What objects are worth doesn’t hinge on their age, size or ornate appearance, but what is trendy.  A 1970’s floor lamp in the shape of a palm tree could beat a 17th century chest by a thousand euros.  A simple pine wood bench from a famous designer can sell for a lot more than a 18th century oak wardrobe entirely carved by hand. The same Lalique sculpture made from the same mold but with an earlier signature has a bigger value.  It is the same object but worth more.  Go figure.

No matter what period you’re talking about, objects are representative of what people liked at any given time, what objects they were surrounded with.  Seeing them allows us to understand historical periods and what living through them entailed.  That is why museums are filled with objects.  They teach us about the past.  They’re tangible and real, a proof that different generations of people lived and died before we did.  From prehistoric shards of pottery to ancient Egypt tombs all the way to present time, objects witness our history.  They reflect the evolution of society too: petrol lamps and spinning wheels underline the changes in our world.  They’re useless objects that used to be essential.  I find them touching.  I took my kids to an art exhibition once.  The artist (Todd McLellan) had taken iconic objects and deconstructed them entirely into separate pieces, from the tiniest to the biggest, laid down side by side before taking a picture.  He took apart a piano, a small airplane, a watch and an Iphone among other things.  My son was intrigued by a walk-man.  What could it possibly be used for?  I owned a walk-man when I was just a little older than he is.  It was weird to see how in one generation the use of a specific object could be forgotten. 

This realization that objects have a history made me look at the stuff stored at my parents in a different way.  I decided to take pictures of some of them.  I love the fact that “taking” pictures implies going away with something in hand.  Although with digital pictures this is unfortunately not true anymore.

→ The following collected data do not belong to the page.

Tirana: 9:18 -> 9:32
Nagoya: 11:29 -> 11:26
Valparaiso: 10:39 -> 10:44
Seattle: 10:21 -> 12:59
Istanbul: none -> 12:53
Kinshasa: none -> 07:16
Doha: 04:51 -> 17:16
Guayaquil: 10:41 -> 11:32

Disembodied photos will never give as much satisfaction as a polaroid print.  My way to select the objects I wanted to “take” was erratic.  I didn’t choose the prettiest objects or the most valuable.  I went for what interested me.  I decided to take a picture of each object inside a big black tray to give a sense of scale and a uniform background, so I could only take pictures of objects I could move (no furniture, nothing too bulky).  So far I photographed 34 objects, including a sculpted ivory tusk that belonged to my great-grand father who lived and worked in Zanzibar at the end of the 19th century, a bunch of rusty keys that don’t open any doors, a small ceramic pot with some kind of black oozing liquid permanently stuck to it, a tube filled with pills supposedly able to cure cholera, an enameled plaque advertising for a chocolate brand, an old scale with metal weights, a few souvenirs from Africa, an abacus and more.  I love the poetry created by this accumulation of objects, from useful to useless, from expensive to worthless, from rare to common like dirt. 

left to right and clockwise: small yellow pot with oozing black liquid, sculpted ivory tusk, cholera medicine, old keys

To sum up, objects are worth paying attention to, for their ability to bring us joy and for what they’re teaching us.  I also want to point out that people can become objects too.  Literally in the case of mummies or plastinated dead bodies that were showcased at a recent exhibition.  But the experience can be less macabre and downright common when people become sculptures, paintings or photographs.  Objectifying someone is not necessarily demeaning.  Statues are used in many culture to celebrate important people .  There are also religions who forbid the representations of gods and humans but I think it proves the power of objects, that they would be considered a threat to gods….  Objects do have power.  They talk to us, they reflect who we are where we come from.  We can even become one.  Let’s not look down on them.